Once again a Canadian court has spoken up and said it's time for the federal government to stop choking off supplies of medical marijuana to the more than 2,000 users it licenses. And once again, the government is expected to seek every conceivable obstacle, use every possible loophole and exhaust every avenue of appeal that might help delay the adoption of a logical, humane medical marijuana policy.
Until last week, licensed users had three options for obtaining the drug lawfully: buy the much-criticized weed from the federally contracted factory in Flin Flon, Man., master the art of cultivating it themselves or designate a personal grower. But no grower was allowed to provide pot to more than one patient. This rule was intentionally designed to prevent the creation of California-style "compassion clubs" or backyard patient collectives.

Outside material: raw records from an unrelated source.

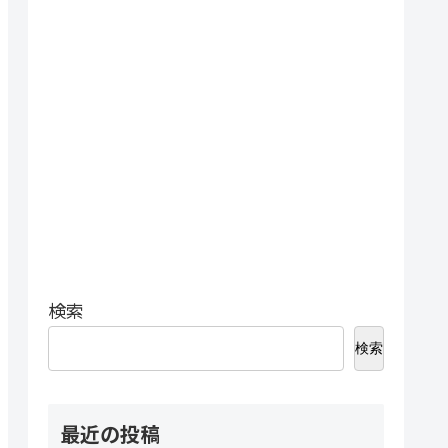
検索
検索
最近の投稿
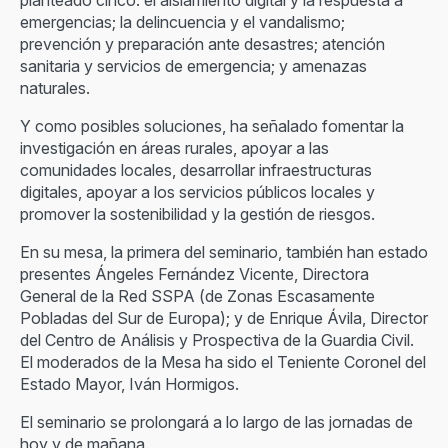
planteado cinco: el aislamiento digital y la respuesta a
emergencias; la delincuencia y el vandalismo;
prevención y preparación ante desastres; atención
sanitaria y servicios de emergencia; y amenazas
naturales.
Y como posibles soluciones, ha señalado fomentar la
investigación en áreas rurales, apoyar a las
comunidades locales, desarrollar infraestructuras
digitales, apoyar a los servicios públicos locales y
promover la sostenibilidad y la gestión de riesgos.
En su mesa, la primera del seminario, también han estado
presentes Ángeles Fernández Vicente, Directora
General de la Red SSPA (de Zonas Escasamente
Pobladas del Sur de Europa); y de Enrique Ávila, Director
del Centro de Análisis y Prospectiva de la Guardia Civil.
El moderados de la Mesa ha sido el Teniente Coronel del
Estado Mayor, Iván Hormigos.
El seminario se prolongará a lo largo de las jornadas de
hoy y de mañana.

In other words, the law recognized the usefulness of medical marijuana as a natural means of reducing pain and nausea in sufferers of cancer, multiple sclerosis or AIDS -- but if those sufferers were not content to buy from the government, they were denied the most cost-effective method of obtaining it themselves. Compassion clubs offer benefit beyond the mere operation of economies of scale: they allow patients to regulate the content and quality of their own medication, and they naturally evolve other social features, allowing the severely ill to make new friends, share health advice, and comfort one another.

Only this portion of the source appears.